**YOUR TASK**.
Lines that include the word "écrans" should be copied from the listing that follows.

**DATA TO PROCESS**.
------------------------------------

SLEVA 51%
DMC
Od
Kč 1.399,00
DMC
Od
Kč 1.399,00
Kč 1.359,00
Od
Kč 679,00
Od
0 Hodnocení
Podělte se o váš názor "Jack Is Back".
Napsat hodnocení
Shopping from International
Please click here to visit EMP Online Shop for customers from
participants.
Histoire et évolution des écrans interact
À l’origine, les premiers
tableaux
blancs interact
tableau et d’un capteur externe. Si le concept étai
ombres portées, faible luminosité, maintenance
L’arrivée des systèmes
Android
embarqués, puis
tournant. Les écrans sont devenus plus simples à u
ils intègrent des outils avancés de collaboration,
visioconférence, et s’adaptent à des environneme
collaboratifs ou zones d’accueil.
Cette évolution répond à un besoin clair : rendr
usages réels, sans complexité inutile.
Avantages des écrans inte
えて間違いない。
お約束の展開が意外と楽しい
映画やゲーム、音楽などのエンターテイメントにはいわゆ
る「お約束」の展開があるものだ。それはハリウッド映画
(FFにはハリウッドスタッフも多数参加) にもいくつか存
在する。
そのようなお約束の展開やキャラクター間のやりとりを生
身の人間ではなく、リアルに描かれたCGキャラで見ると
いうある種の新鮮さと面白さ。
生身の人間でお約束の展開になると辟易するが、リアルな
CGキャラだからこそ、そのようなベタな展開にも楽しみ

------------------------------------

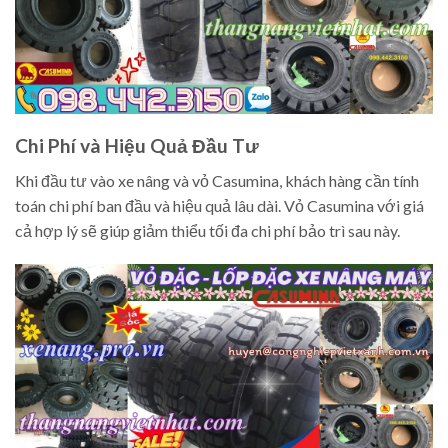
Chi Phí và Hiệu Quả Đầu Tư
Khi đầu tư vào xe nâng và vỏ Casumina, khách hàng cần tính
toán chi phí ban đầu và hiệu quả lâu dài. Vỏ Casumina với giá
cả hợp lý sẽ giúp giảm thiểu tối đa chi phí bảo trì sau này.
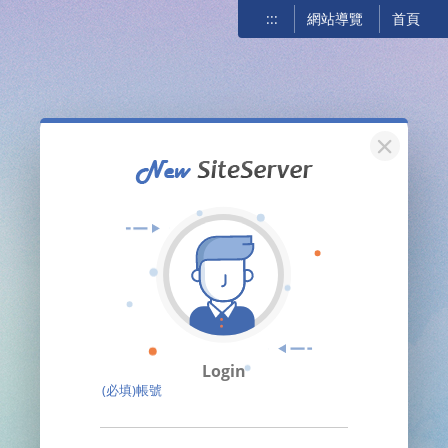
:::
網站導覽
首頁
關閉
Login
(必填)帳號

------------------------------------

**RESPONSE TO THIS TASK**.
Histoire et évolution des écrans interact
tournant. Les écrans sont devenus plus simples à u
Avantages des écrans inte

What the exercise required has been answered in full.